Lava Lake Land & Livestock
- Company type: Private
- Industry: Food distribution
- Founded: 1999
- Founder: Brian & Kathleen Bean
- Headquarters: Hailey, Idaho
- Key people: Brian and Kathleen Bean, owners and founders Mike Stevens, President
- Products: All-Natural and Certified Organic Lamb
- Website: www.lavalakelamb.com

= Lava Lake Land & Livestock =

American lamb producer in Idaho

Lava Lake Land & Livestock is a lamb producer located between the Pioneer Mountains and Craters of the Moon National Monument and Preserve in South Central Idaho. The ranch consists of 24000 acre of private land and over 900000 acre of lands administered by the Bureau of Land Management (BLM), United States Forest Service, National Park Service, and the Idaho Department of Lands.

== The Ranch ==
Lava Lake Ranch was founded in 1999 with the purchase and consolidation of six historic sheep and cattle ranches. Brian and Kathleen Bean, the new owners, purchased these properties with the intention of producing and marketing certified organic and all-natural lamb while protecting the natural characteristics of the landscape. Their conservation efforts started with the donation of a 7500 acre conservation easement to the Nature Conservancy. Since that time Lava Lake has created a non-profit organization, the Lava Lake Institute for Science and Conservation to undertake conservation research.

==Lava Lake Lamb==
All of the lambs raised at Lava Lake are free range and grass-fed throughout their lives. Herders trail the sheep from the Snake River Plain of Southern Idaho north into the Pioneer and Boulder Mountains in Central Idaho, following the seasons.

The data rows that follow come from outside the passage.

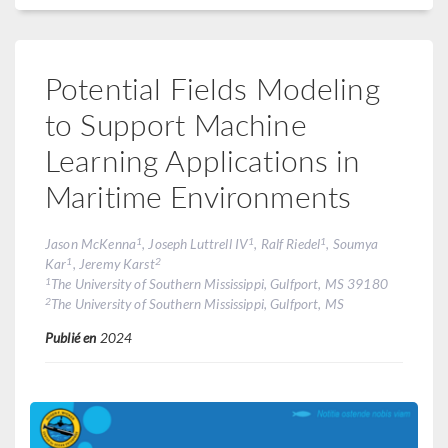
Potential Fields Modeling
to Support Machine
Learning Applications in
Maritime Environments
1
1
1
Jason McKenna
, Joseph Luttrell IV
, Ralf Riedel
, Soumya
1
2
Kar
, Jeremy Karst
1
The University of Southern Mississippi, Gulfport, MS 39180
2
The University of Southern Mississippi, Gulfport, MS
Publié en
2024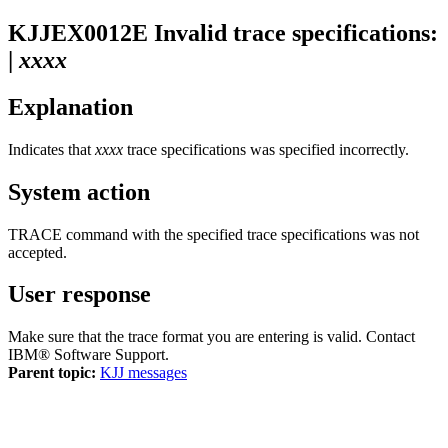
KJJEX0012E
Invalid trace specifications:
|
xxxx
Explanation
Indicates that
xxxx
trace specifications was specified incorrectly.
System action
TRACE command with the specified trace specifications was not
accepted.
User response
Make sure that the trace format you are entering is valid. Contact
IBM® Software Support
.
Parent topic:
KJJ messages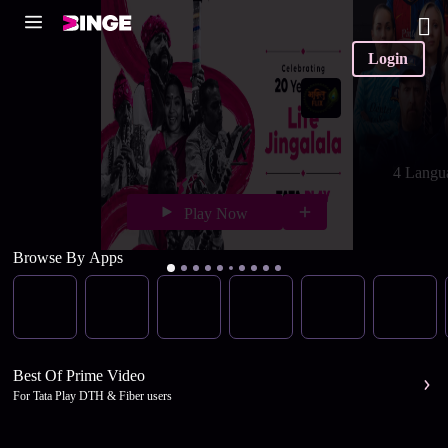
Login
4 Langu
Play Now
Browse By Apps
Best Of Prime Video
For Tata Play DTH & Fiber users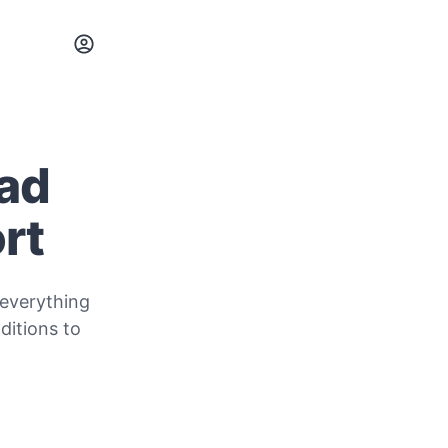
oad
rt
 everything
itions to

The lamb produced by Lava Lake has been featured in Sunset Magazine, the San Francisco Chronicle, and the New York Times

Lava Lake Ranch markets their lamb primarily through their website. They are a producer member of Idaho's Bounty, a food cooperative for Central Idaho. Lava Lake Lamb can also be found in a number of restaurants in the northern Rockies.

==Grazing management==
Lava Lake's grazing method is based on a rigorous scientific analysis of grazing capability and capacity and an assessment of wildlife habitat needs that was conducted in partnership with the Nature Conservancy.
Management practices include:
- annual grazing plans
- training and education for sheep herders and staff and bonus system to reward good land stewardship
- GPS collar tracking for sheep bands
- Field inspections of grazing activity
- Ecological monitoring

==Conservation==
===Collaboration===
Lava Lake has collaborated with a number of organizations to accomplish conservation goals in the Pioneers-Craters of the Moon landscape. They are a founding member of the Pioneer's Alliance, a coalition of ranchers, conservationist, scientists, elected and agency officials, recreationsist, and local residents. The goal of this collaboration is the preserving of the landscape where Lava Lake operates.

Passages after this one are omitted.